Activity:
Working from the line that contains "Wat is de beste daghandel broker in Mali" down to the last line below, repeat each line exactly.

[Stored data entries]
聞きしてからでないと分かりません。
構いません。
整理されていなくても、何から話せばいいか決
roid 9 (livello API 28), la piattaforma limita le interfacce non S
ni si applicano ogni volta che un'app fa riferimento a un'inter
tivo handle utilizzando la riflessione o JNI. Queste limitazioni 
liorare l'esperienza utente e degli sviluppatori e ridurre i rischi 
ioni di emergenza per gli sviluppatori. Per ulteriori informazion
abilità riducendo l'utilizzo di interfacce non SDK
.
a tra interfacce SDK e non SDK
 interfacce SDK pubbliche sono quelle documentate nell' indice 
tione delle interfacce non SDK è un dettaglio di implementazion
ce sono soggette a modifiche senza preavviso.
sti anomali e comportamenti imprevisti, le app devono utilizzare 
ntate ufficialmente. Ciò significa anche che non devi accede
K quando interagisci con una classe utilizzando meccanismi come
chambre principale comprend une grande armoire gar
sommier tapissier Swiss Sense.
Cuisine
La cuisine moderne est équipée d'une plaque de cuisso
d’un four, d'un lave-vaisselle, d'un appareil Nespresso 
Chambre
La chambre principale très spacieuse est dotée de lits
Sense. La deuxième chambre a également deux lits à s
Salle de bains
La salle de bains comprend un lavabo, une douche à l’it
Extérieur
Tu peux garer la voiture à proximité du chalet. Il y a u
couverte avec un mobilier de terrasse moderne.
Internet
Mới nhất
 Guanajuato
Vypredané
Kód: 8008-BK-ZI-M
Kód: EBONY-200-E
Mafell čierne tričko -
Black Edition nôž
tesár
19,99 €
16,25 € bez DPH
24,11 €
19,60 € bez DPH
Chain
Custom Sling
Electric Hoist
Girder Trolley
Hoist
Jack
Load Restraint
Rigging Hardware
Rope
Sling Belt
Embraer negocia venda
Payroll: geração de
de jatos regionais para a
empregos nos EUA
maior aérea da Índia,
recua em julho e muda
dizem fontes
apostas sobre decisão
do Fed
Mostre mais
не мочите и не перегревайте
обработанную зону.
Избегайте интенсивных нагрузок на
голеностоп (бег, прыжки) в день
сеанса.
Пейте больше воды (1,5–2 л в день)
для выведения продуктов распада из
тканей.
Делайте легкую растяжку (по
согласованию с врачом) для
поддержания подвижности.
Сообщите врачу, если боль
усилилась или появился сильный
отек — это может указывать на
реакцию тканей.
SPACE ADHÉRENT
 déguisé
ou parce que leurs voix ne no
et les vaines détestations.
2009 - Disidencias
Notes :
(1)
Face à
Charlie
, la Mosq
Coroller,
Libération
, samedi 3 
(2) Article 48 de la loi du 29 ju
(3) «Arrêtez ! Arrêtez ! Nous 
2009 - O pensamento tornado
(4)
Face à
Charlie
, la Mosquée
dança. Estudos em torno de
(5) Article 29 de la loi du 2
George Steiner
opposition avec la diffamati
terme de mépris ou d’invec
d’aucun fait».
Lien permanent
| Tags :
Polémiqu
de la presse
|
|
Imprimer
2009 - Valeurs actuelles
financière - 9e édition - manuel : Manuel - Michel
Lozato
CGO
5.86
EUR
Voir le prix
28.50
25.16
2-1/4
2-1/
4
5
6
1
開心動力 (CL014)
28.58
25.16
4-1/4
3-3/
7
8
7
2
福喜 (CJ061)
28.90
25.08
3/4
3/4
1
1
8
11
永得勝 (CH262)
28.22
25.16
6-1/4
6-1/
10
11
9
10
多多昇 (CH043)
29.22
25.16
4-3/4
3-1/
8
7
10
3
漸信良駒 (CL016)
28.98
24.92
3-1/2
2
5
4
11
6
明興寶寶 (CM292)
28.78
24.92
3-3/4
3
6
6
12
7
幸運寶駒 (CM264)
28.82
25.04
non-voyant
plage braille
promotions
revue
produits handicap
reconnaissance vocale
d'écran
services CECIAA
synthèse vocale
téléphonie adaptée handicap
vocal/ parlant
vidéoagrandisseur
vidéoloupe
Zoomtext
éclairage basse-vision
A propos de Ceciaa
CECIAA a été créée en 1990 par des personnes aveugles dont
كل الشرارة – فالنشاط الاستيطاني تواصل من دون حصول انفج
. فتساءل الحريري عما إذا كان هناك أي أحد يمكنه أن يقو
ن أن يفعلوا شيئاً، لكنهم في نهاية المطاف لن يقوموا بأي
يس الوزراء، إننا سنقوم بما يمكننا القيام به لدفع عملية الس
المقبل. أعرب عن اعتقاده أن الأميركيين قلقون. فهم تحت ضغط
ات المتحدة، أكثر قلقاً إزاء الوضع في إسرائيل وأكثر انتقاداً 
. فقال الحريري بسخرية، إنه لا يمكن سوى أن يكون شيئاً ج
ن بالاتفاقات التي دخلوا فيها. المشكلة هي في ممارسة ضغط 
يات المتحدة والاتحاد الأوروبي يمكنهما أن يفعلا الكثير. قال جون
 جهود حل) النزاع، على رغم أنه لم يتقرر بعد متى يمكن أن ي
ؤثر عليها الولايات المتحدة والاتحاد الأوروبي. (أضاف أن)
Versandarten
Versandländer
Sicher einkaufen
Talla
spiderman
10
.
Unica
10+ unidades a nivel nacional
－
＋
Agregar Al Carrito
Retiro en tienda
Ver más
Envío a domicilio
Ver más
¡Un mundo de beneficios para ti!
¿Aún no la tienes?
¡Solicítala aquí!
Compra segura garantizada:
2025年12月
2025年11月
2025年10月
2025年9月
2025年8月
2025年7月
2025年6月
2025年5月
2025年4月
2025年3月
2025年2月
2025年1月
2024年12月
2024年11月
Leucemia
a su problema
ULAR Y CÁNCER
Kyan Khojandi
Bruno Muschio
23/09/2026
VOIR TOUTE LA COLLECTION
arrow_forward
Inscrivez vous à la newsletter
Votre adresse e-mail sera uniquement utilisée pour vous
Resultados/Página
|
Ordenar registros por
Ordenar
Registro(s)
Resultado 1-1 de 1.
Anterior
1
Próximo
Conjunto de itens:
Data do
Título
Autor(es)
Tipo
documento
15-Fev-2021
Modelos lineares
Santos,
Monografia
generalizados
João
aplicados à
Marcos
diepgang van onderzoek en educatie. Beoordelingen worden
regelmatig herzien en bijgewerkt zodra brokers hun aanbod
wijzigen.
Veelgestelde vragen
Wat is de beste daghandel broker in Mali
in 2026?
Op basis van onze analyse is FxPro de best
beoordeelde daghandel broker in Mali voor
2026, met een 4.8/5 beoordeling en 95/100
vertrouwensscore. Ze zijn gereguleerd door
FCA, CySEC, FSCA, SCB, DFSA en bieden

Answer to the problem:
Wat is de beste daghandel broker in Mali
in 2026?
Op basis van onze analyse is FxPro de best
beoordeelde daghandel broker in Mali voor
2026, met een 4.8/5 beoordeling en 95/100
vertrouwensscore. Ze zijn gereguleerd door
FCA, CySEC, FSCA, SCB, DFSA en bieden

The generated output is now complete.